Owensboro Living is all about supporting local businesses, so when we came across this story of a 5th generation family business that is still going strong, we wanted to pay tribute to Dahl and Groezinger, Inc.
Founded in 1885, Dahl and Groezinger has the distinction of being Kentucky’s oldest family-owned scrap iron and metal processor. Today, John and Drew Kirkland, along with cousin Will Helwig, run the day-to-day operations. All three are great-great grandsons of founder George Groezinger, who started the business in 1885.
The story goes that George Groezinger met Phillip Dahl on the boat ride over from Stuttgart, Germany, in 1867. Once in New York City, the two met a man named Mr. Lacer, who brought them to Owensboro to buy hides, wool, and pelts for his American company. When Mr. Lacer retired, they bought his business, established it as Dahl and Groezinger, and set up shop at 114 Frederica Street at what is now the empty lot where the Bluegrass Center will be built.
When George’s son Walter joined the firm in 1910, he believed scrap metal was the future of the business and began to develop the metal processing operations. With that new direction, the company continued to grow and expand, survived the Great Depression, and moved to the current location at 940 W 9th Street in 1954.
Today, D&G averages 100-120 customers a day from the surrounding region, bringing in everything from aluminum cans to junk cars. They accept both ferrous (scrap iron and steel) and non-ferrous (copper, aluminum, brass, and stainless steel). Basically, anything metal. They then ship it by the truckload, by barge, railroad cars, and overseas containers. A CSX railroad runs right through their property and they recently bought a facility across from the Owensboro Riverport at 1600 River Road so they can load barges. With all those avenues, the scrap metal from your garage could literally be shipped anywhere in the country or around the world to be melted down and made into something new. Just last week a shipment container went to China. Next week they’re loading a barge.

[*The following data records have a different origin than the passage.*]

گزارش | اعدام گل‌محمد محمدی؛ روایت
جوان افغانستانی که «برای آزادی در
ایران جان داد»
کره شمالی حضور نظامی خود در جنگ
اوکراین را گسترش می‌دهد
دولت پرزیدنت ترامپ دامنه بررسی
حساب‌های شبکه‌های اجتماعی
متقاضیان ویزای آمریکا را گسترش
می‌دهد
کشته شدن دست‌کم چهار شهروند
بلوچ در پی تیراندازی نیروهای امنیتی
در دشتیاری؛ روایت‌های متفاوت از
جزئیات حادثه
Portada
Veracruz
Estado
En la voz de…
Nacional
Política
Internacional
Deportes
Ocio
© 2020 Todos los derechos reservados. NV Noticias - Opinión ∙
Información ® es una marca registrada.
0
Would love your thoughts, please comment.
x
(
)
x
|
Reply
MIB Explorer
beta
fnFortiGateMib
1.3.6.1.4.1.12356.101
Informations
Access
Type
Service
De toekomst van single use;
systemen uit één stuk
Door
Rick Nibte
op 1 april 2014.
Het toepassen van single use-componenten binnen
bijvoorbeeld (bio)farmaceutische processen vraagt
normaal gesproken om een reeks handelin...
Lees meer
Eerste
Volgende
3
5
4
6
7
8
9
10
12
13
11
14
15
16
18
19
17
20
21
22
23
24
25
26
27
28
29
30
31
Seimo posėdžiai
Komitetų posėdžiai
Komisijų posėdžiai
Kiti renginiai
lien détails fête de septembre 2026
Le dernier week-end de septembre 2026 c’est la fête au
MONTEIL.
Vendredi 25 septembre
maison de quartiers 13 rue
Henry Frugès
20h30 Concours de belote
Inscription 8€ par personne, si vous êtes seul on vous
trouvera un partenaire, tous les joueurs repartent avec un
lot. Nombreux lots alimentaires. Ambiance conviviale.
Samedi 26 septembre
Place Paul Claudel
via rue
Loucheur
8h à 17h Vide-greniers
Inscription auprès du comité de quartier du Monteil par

Driving through the scrap yard, there are giant piles of car parts, appliances, lots of random metal, and even junk automobiles. Five cranes (one with a giant magnet, one with a mobile cutting shear, and three grapples) swing about, moving material and loading railcars for shipping. Another building collects and weighs aluminum and copper.

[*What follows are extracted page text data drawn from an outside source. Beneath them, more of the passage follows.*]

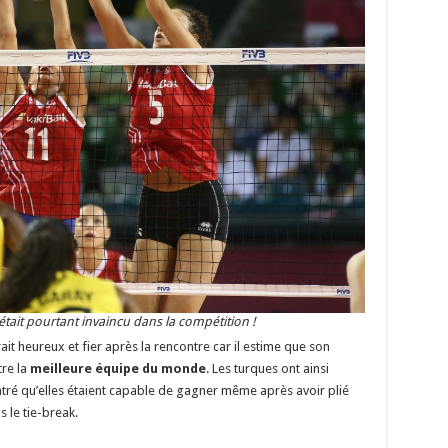
était pourtant invaincu dans la compétition !
ait heureux et fier après la rencontre car il estime que son
tre la
meilleure équipe du monde
. Les turques ont ainsi
ré qu’elles étaient capable de gagner même après avoir plié
s le tie-break.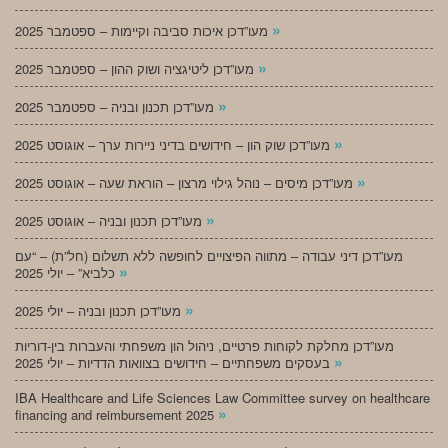
»
מעו”דכן איכות סביבה וקיימות – ספטמבר 2025
»
מעו”דכן ליטיגציה ושוק ההון – ספטמבר 2025
»
מעו”דכן תכנון ובניה – ספטמבר 2025
»
מעו”דכן שוק הון – חידושים בדיני ניירות ערך – אוגוסט 2025
»
מעו”דכן מיסים – נוהל גילוי מרצון – הוראת שעה – אוגוסט 2025
»
מעו”דכן תכנון ובניה – אוגוסט 2025
מעו”דכן דיני עבודה – מתווה הפיצויים לחופשה ללא תשלום (חל”ת) – “עם
»
כלביא” – יולי 2025
»
מעו”דכן תכנון ובניה – יולי 2025
מעו”דכן מחלקת לקוחות פרטיים, ניהול הון משפחתי והעברות בין-דוריות
»
בעסקים משפחתיים – חידושים בצוואות הדדיות – יולי 2025
IBA Healthcare and Life Sciences Law Committee survey on healthcare
»
financing and reimbursement 2025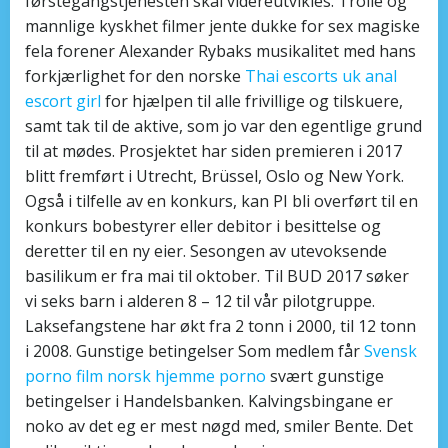
førstegangstjenesten skal videreutvikles. Trolle og
mannlige kyskhet filmer jente dukke for sex magiske
fela forener Alexander Rybaks musikalitet med hans
forkjærlighet for den norske
Thai escorts uk anal
escort girl
for hjælpen til alle frivillige og tilskuere,
samt tak til de aktive, som jo var den egentlige grund
til at mødes. Prosjektet har siden premieren i 2017
blitt fremført i Utrecht, Brüssel, Oslo og New York.
Også i tilfelle av en konkurs, kan PI bli overført til en
konkurs bobestyrer eller debitor i besittelse og
deretter til en ny eier. Sesongen av utevoksende
basilikum er fra mai til oktober. Til BUD 2017 søker
vi seks barn i alderen 8 – 12 til vår pilotgruppe.
Laksefangstene har økt fra 2 tonn i 2000, til 12 tonn
i 2008. Gunstige betingelser Som medlem får
Svensk
porno film norsk hjemme porno
svært gunstige
betingelser i Handelsbanken. Kalvingsbingane er
noko av det eg er mest nøgd med, smiler Bente. Det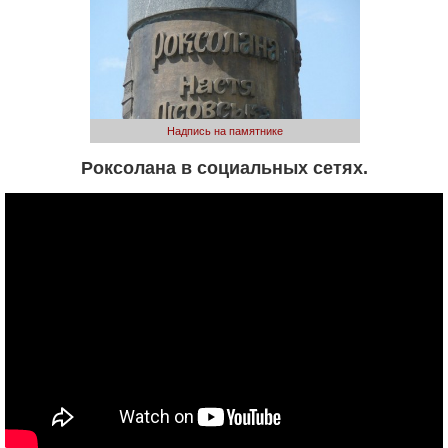
Надпись на памятнике
Роксолана в социальных сетях.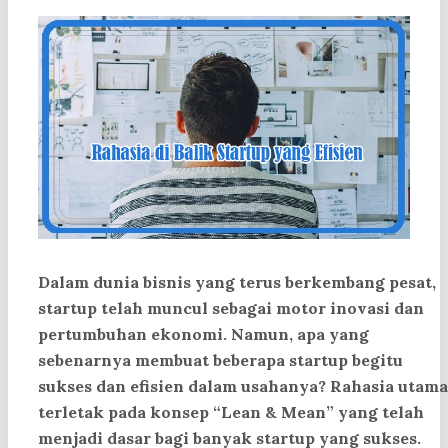
Dalam dunia bisnis yang terus berkembang pesat,
startup telah muncul sebagai motor inovasi dan
pertumbuhan ekonomi. Namun, apa yang
sebenarnya membuat beberapa startup begitu
sukses dan efisien dalam usahanya? Rahasia utama
terletak pada konsep “Lean & Mean” yang telah
menjadi dasar bagi banyak startup yang sukses.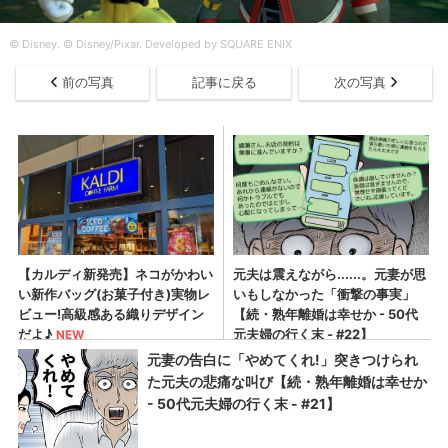
© Disney. © Disney/Pixar. Developed by SQUARE ENIX
前の写真
記事に戻る
次の写真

Recycling metal at D&G is pretty simple. First, you drive up on the scale so they can record your full load weight. Then you follow the path around to the giant “claw” that empties the load for you. Once you’re empty, you circle back around to the scale so they can record your empty weight. After they signal you, park and walk up to the window to collect your money.
Being one of the oldest family run businesses in Kentucky caught the attention of KET. Kentucky Life filmed a “Dave Does It” segment where Dave Shuffett got to drive a Bobcat, run a crane, and crush a car. After all that, Dave commented that the work was hard and dirty but everybody who works at D&G loves their job and enjoys the family atmosphere.

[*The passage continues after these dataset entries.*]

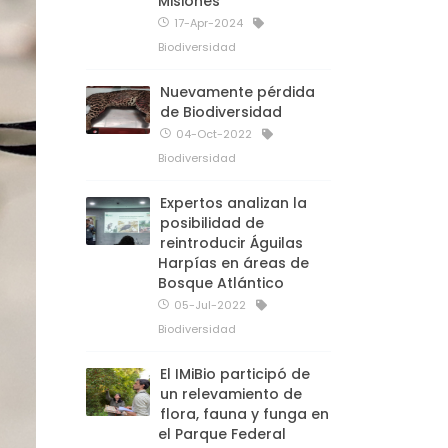
Misiones
17-Apr-2024
Biodiversidad
Nuevamente pérdida
de Biodiversidad
04-Oct-2022
Biodiversidad
Expertos analizan la
posibilidad de
reintroducir Águilas
Harpías en áreas de
Bosque Atlántico
05-Jul-2022
Biodiversidad
El IMiBio participó de
un relevamiento de
flora, fauna y funga en
el Parque Federal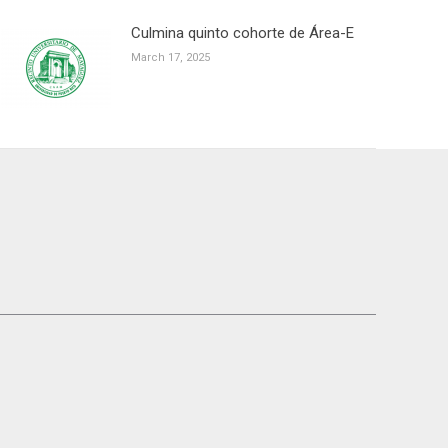
Culmina quinto cohorte de Área-E
March 17, 2025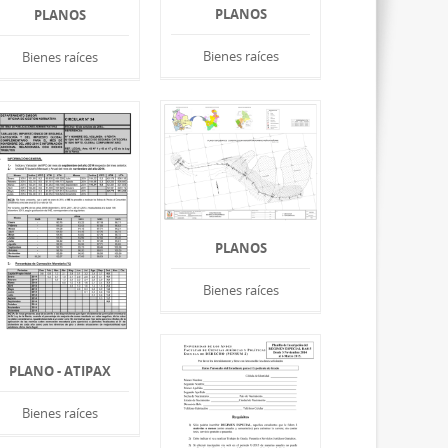
PLANOS
PLANOS
Bienes raíces
Bienes raíces
PLANOS
Bienes raíces
PLANO - ATIPAX
Bienes raíces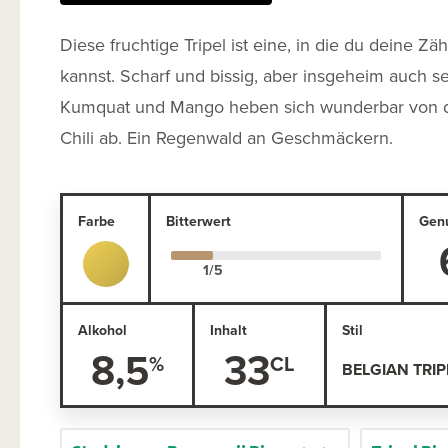
Diese fruchtige Tripel ist eine, in die du deine Z
kannst. Scharf und bissig, aber insgeheim auch s
Kumquat und Mango heben sich wunderbar von d
Chili ab. Ein Regenwald an Geschmäckern.
Farbe
Bitterwert
Gen
Alkohol
Inhalt
Stil
8,5
33
BELGIAN TRIP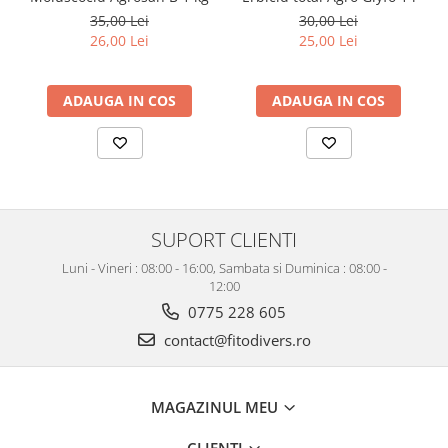
35,00 Lei
30,00 Lei
26,00 Lei
25,00 Lei
ADAUGA IN COS
ADAUGA IN COS
SUPORT CLIENTI
Luni - Vineri : 08:00 - 16:00, Sambata si Duminica : 08:00 -
12:00
0775 228 605
contact@fitodivers.ro
MAGAZINUL MEU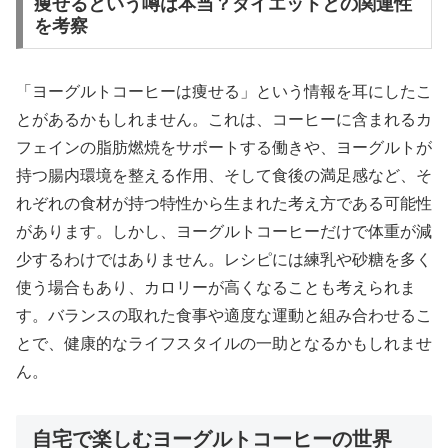
痩せるという噂は本当？ダイエットとの関連性
を考察
「ヨーグルトコーヒーは痩せる」という情報を耳にしたこ
とがあるかもしれません。これは、コーヒーに含まれるカ
フェインの脂肪燃焼をサポートする働きや、ヨーグルトが
持つ腸内環境を整える作用、そして食後の満足感など、そ
れぞれの食材が持つ特性から生まれた考え方である可能性
があります。しかし、ヨーグルトコーヒーだけで体重が減
少するわけではありません。レシピには練乳や砂糖を多く
使う場合もあり、カロリーが高くなることも考えられま
す。バランスの取れた食事や適度な運動と組み合わせるこ
とで、健康的なライフスタイルの一助となるかもしれませ
ん。
自宅で楽しむヨーグルトコーヒーの世界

Understandably, remaining a family run business is something they take great pride in at Dahl & Groezinger. “It’s unheard of in our industry to stay a family run business as long as we have,” says Vice President Bill Helwig. “A lot have started out that way, but most people end up selling to larger corporations.” Oh, they’ve had offers, for sure. But Helwig explained that each time they had an offer, the family had to come together and make a decision. “Ultimately, we decided that we don’t want our kids to be trust fund babies. We wanted them to work,” Helwig explained.
Which worked out great because the sons did want to work. John and Drew Kirkland and Will Helwig each started working as soon as they could – at age 16. Will joined the firm after he graduated Georgetown in 2002. John and Drew joined when they graduated from Alabama with MBAs in 2003. “We just always knew we wanted to do this, so every business class we took we had this in our minds,” said Drew.
“I always say that being born into a family business can be a blessing and a curse,” says President Drew Kirkland, Sr. “It’s a blessing if you love it. But it you don’t love working for the family business, it can feel like a curse. It’s not for everybody. It has to be something you enjoy.”
5th generation member Lee Hall decided not to join the firm and is pursuing her own interests as a successful interior designer. The other 5th generation member is Bill Conley III, who did join the firm for a while but then decided to enter the banking business. The Conley line of the family was very instrumental in the success of D&G. Bill Conley Jr. was 4th generation, and his father, Bill Conley Sr., was a connecting link for over 40 years from his time in the service during the war years until 1987.
Helwig admits that it’s not always easy to make a family business work. It takes good communication, a little “giving in,” and agreeing to work together. “Our predecessors really taught us that, and thankfully this generation has been able to work together like we have and keep this thing going.”
Looking forward, the 5th generation members now have growing families of their own, which leaves plenty of opportunity for the legacy to continue.
The last paragraph on the “history” page of their website puts it this way:
Though another century has passed, Dahl & Groezinger will continue to use our family ownership and management to give each customer and consumer the personal attention they deserve. Regardless of the ever-changing business climate, our customers and consumers will remain our top priority. Thank you for allowing us to serve you for over 125 years.